"Yesus tidak ada di sini. Dia telah bangkit! (Matius 28:6).
Warta kebangkitan Yesus itu diterima oleh perempuan Maria Magdalena dan Maria lainnya dari malaikat Tuhan. Keduanya mendapatkan kesempatan istimewa menjadi orang pertama yang mengetahui bahwa Yesus telah bangkit, bukan dari manusia, melainkan dari malaikat Tuhan dan Yesus sendiri. "Salam bagimu. Jangan takut. Pergi dan katakanlah kepada saudara-saudara-Ku supaya mereka pergi ke Galilea dan di sanalah mereka akan melihat Aku," (Matius 28:9-10). Yesus mempertegas penyampaian malaikat Tuhan kepada kedua perempuan itu bahwa diri-Nya telah bangkit!
Yesus sudah bangkit! Puncak perayaan Paskah adalah kebangkitan Tuhan Yesus Kristus, penebus dunia. Kebangkitan Yesus menjadi nyata bahwa dosa dan maut tidak berkuasa atas hidup manusia. Relasi manusia dan Allah telah pulih. Manusia kembali hidup selaras dengan Allah.

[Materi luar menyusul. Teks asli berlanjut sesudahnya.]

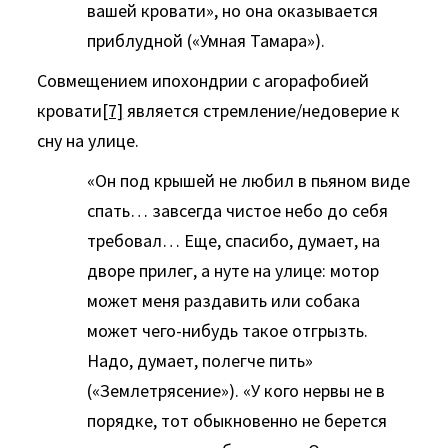
вашей кровати», но она оказывается
приблудной («Умная Тамара»).
Совмещением ипохондрии с агорафобией
кровати
[7]
является стремление/недоверие к
сну на улице.
«Он под крышей не любил в пьяном виде
спать… завсегда чистое небо до себя
требовал… Еще, спасибо, думает, на
дворе прилег, а нуте на улице: мотор
может меня раздавить или собака
может чего-нибудь такое отгрызть.
Надо, думает, полегче пить»
(«Землетрясение»). «У кого нервы не в
порядке, тот обыкновенно не берется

Kebangkitan Yesus sekaligus meninggalkan makam kosong. Apa arti makam kosong? Ia tidak berguna lagi. Ia hanya berguna tatkala digunakan untuk meletakkan jasad yang akan menjadi tanah dan debu. Makam kosong menjadi simbol keterlepasan manusia dari kedagingan, nafsu birahi ingin menguasai, egoisme dan sikap individualistik. Manusia seyogianya meninggalkan perilaku korupsi, pencuri, iri hati, dendam dan lain sejenisnya yang merenggut martabatnya  yang luhur di hadapan Allah.
Perayaan Paskah, Minggu, 12 April 2020 memiliki catatan tersendiri. Gedung gereja kosong! Sejak hari Minggu Palma, 5 April 2020 tidak ada perayaan Ekaristi di gereja. Kondisi ini terjadi lantaran virus corona (Covid-19) yang sedang mengaung mencari mangsa di muka bumi ini. Virus ini telah menginfeksi jutaan orang dan ratusan ribu lainnya meningga dunia.
Kita mengalami bahwa seketika gedung gereja kosong. Keramaian peribadatan pada pekan suci, secara khusus Trihari Suci, Jumat Agung, Sabtu Suci dan Minggu Paskah menjadi sepi. Umat beribah di rumah masing-masing atau mengikuti ibadah on line, atau melalui radio dan televisi. Suasana perayaan Paskah tidak semarak seperti tahun-tahun sebelumnya. Tidak ada gegap gempita di bangku koor gereja. Sunyi dan sepi mewarnai kehidupan pengikut Tuhan Yesus sejagat.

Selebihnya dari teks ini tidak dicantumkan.